For more details on home loan and computation of TDSR and MSR, please refer to another article through this link https://www.christinekangproperties.com/post/one-stop-guide-for-your-home-loan



Scenario 1

Mary is 30 years old earning $7,000 and Tom is 33 years old with an income of $8,000. What will be their loan limit? What is the selling price of the EC they can afford?

The Income Weighted Average Age (IWAA) = 32 years old (rounded up).


Therefore, based on the borrower’s age limit of 75 years old used by most financial institutions, their loan tenure can be up to 43 years (75–32=43).


But the authority has capped the maximum tenure for non-HDB properties to 35 years.

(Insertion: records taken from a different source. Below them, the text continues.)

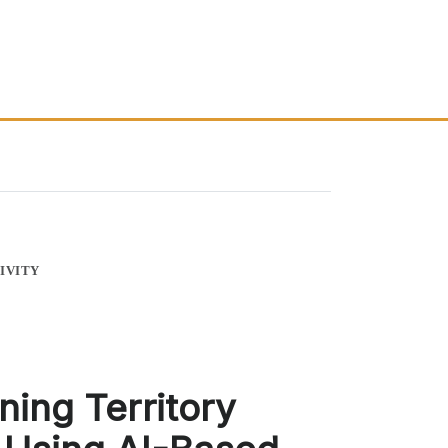
IVITY
ning Territory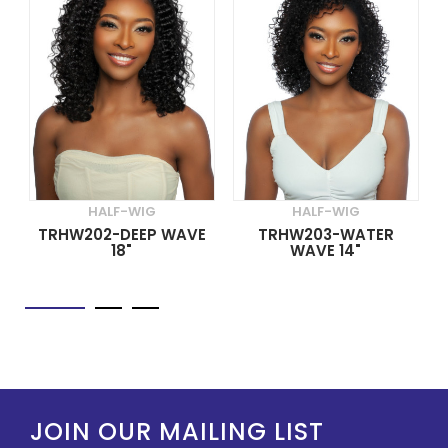
HALF-WIG
HALF-WIG
TRHW202-DEEP WAVE
TRHW203-WATER
18"
WAVE 14"
JOIN OUR MAILING LIST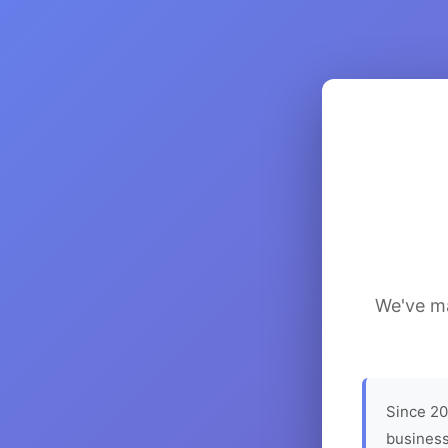
We've ma
Since 20
business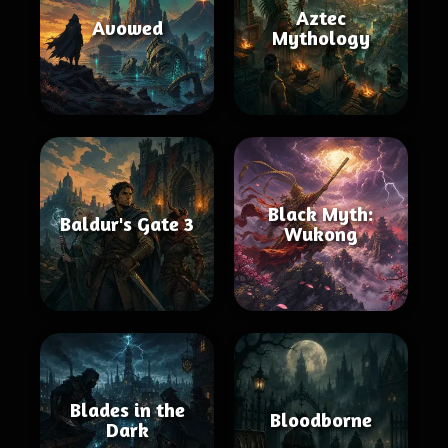
Aztec
Avowed
Mythology
Black Myth:
Baldur's Gate 3
Wukong
Blades in the
Bloodborne
Dark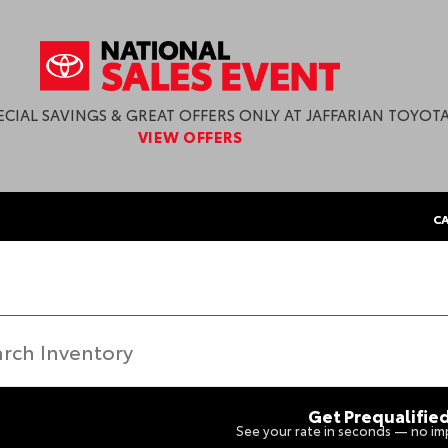
ECIAL SAVINGS & GREAT OFFERS ONLY AT JAFFARIAN TOYOTA
VIEW OFFERS
CA
Get Prequalifie
See your rate in seconds — no imp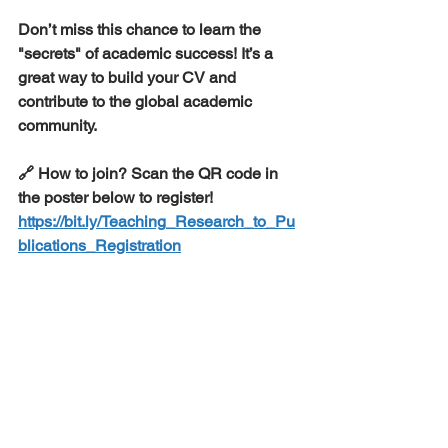
​Don’t miss this chance to learn the 
"secrets" of academic success! It’s a 
great way to build your CV and 
contribute to the global academic 
community.
​🔗 How to join? Scan the QR code in 
the poster below to register!
https://bit.ly/Teaching_Research_to_Pu
blications_Registration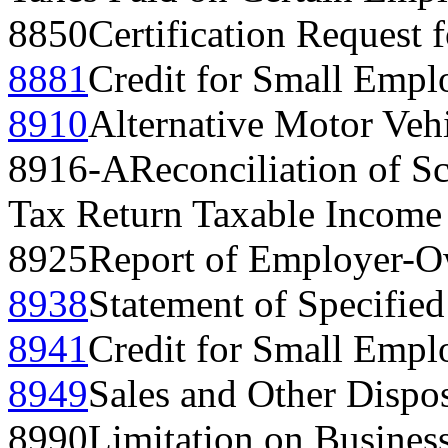
8850
Certification Request 
8881
Credit for Small Empl
8910
Alternative Motor Vehi
8916-A
Reconciliation of 
Tax Return Taxable Income
8925
Report of Employer-Ow
8938
Statement of Specified
8941
Credit for Small Empl
8949
Sales and Other Dispos
8990
Limitation on Business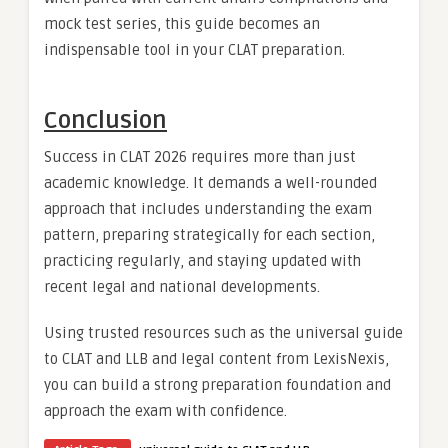
mock test series, this guide becomes an
indispensable tool in your CLAT preparation.
Conclusion
Success in CLAT 2026 requires more than just
academic knowledge. It demands a well-rounded
approach that includes understanding the exam
pattern, preparing strategically for each section,
practicing regularly, and staying updated with
recent legal and national developments.
Using trusted resources such as the universal guide
to CLAT and LLB and legal content from LexisNexis,
you can build a strong preparation foundation and
approach the exam with confidence.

Mary and Tom decided to take a loan with a loan tenure of 30 years.

With a combined household income of $15,000, it can be derived from the MSR loan table above, their eligible loan amount will be $1million.

Nevertheless, they are not qualified for the 1st timer family grant as their combined income has exceeded $12,000.

So, with eligible loan of $1 million (which is up to 75% of purchase price), Mary and Tom can purchase an EC of $1.33 million.

The amount they will have to pay for down payment:

  • Booking Fee (5%) = $62,500 (cash only)

  • Deposit (15%) = $187,500 (cash and/ or CPF)

  • Stamp Duty = $32,100 (cash, can be reimbursed from CPF later)

They will have to pay another 5% of the property price using cash and/ or CPF during the first payment, as the loan is only up to 75%. The rest of the progressive payments is disbursed via bank loan according to the construction schedule as mentioned earlier.

Mary and Tom can service the monthly mortgage repayments of $3,200 (based on the loan interest rate of 2%) using cash and/ or CPF.

Scenario 2:

A couple with a combine household income of $10,500 and IWAA is 50 years old.

As first timer, they are eligible for a family grant of $20,000.

Their eligible loan tenure is 25 years (75-50).


From MSR loan table above, the maximum loan amount eligible is $629,219 (or not more than 75% of purchase price).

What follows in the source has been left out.